Wraps the AZ-699 verdict-report path with the AZ-839 operator_pre_flight_setup C3 fixture so a single Tier-2 test takes only (tlog, video, calibration) and runs the full 7-step pipeline on the Jetson harness without operator hand-curation. New surface (tests-only, no src/ changes): - tests/e2e/replay/_e2e_orchestrator.py — orchestrator with OrchestratorStep enum, OrchestrationFailure exception (step prefix per AC-5), OrchestrationReport dataclass, write_effective_replay_config helper, and run_e2e_orchestration entry point covering steps 1-2-6-7. - tests/e2e/replay/test_e2e_orchestrator_unit.py — 17 unit tests covering each failure mode + happy path with mocked subprocess + ground-truth loader (AC-8). - tests/e2e/replay/test_az835_e2e_real_flight.py — Tier-2 + RUN_REPLAY_E2E gated integration test asserting verdict report exists, 15-min budget held (AC-1, AC-2, AC-3, AC-4, AC-6). The effective config write overlays c6_tile_cache.root_dir onto the static operator YAML at runtime so the airborne subprocess shares the cache_root the C3 fixture chose. Field- level merge — every other operator-config block stays verbatim. The static YAML on disk is never touched. Test run: tests/e2e/replay 45 passed, 10 skipped (10 skips were 9 pre-existing + 1 new tier2). No src/ touched, no AZ-839 driver changes; AC-7 (AZ-699 still passes) holds by inspection. Co-authored-by: Cursor <cursoragent@cursor.com>
10 KiB
Batch 109 — Cycle 3 — AZ-840 e2e orchestrator test
Date: 2026-05-23 Tasks: AZ-840 (C4 — Epic AZ-835). Story points: 3 (per the task spec). Jira status: AZ-840 In Progress → In Testing at commit step.
Why this batch exists
Epic AZ-835 (real-flight e2e validation) needs a single Tier-2
test that proves the 7-step pipeline runs from
(tlog, video, calibration) to a horizontal-error verdict
without operator hand-curation between steps. Steps 3-5 were
delivered by AZ-839 (C3 — operator_pre_flight_setup); steps
1-2-6-7 are this batch.
The AZ-839 batch 108b follow-up note explicitly anticipated this
batch: "AZ-840 will additionally need to feed the airborne
replay binary a config that points at the same cache_root
... the cleanest path is for AZ-840 to write an effective YAML
at runtime from the same override recipe used here."
What this batch ships
A driver module + unit test suite + Tier-2 integration test:
tests/e2e/replay/_e2e_orchestrator.py— wraps the AZ-699 verdict-report path with the AZ-839 C3 fixture'sPopulatedC6Cache.

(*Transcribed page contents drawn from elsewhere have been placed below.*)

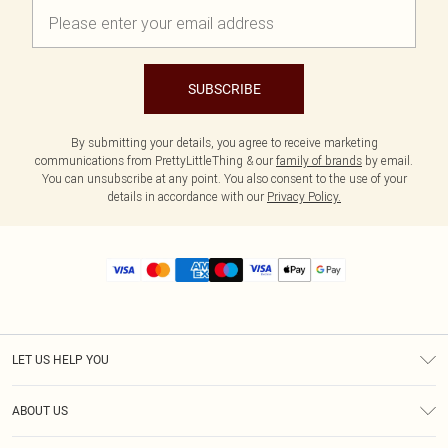
SUBSCRIBE
By submitting your details, you agree to receive marketing
communications from PrettyLittleThing & our
family of brands
by email.
You can unsubscribe at any point. You also consent to the use of your
details in accordance with our
Privacy Policy.
LET US HELP YOU
Help
ABOUT US
Returns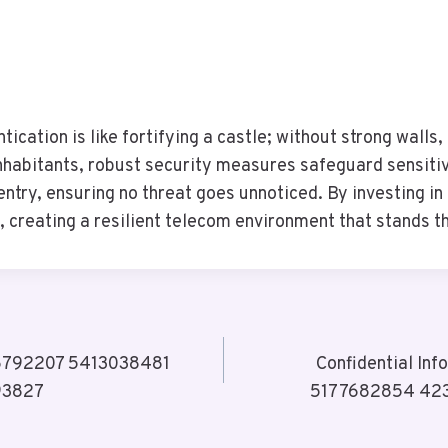
tication is like fortifying a castle; without strong walls
inhabitants, robust security measures safeguard sensiti
entry, ensuring no threat goes unnoticed. By investing in
 creating a resilient telecom environment that stands th
206792207 5413038481
Confidential In
93827
5177682854 42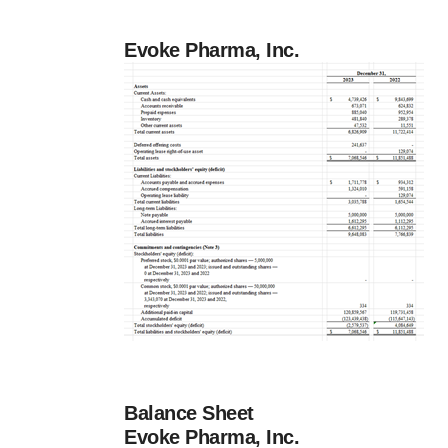
Evoke Pharma, Inc.
Balance Sheet
Evoke Pharma, Inc.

Public surface:OrchestratorStepenum — failure-step labels per AC-5.OrchestrationFailure(step, message)exception — wraps every step failure with the step name in the message prefix.OrchestrationReportdataclass — verdict, distribution, paths, wall-clock measurements per AC-4.write_effective_replay_config— small helper that overlaysc6_tile_cache.root_dironto the static operator YAML.read_calibration_acquisition_method— mirror of AZ-699's helper so the report writer keeps the same shape.run_e2e_orchestration— the AC-1 entry point wiring validate → write_config → airborne subprocess → parse JSONL → load tlog GT → compute distribution → render report.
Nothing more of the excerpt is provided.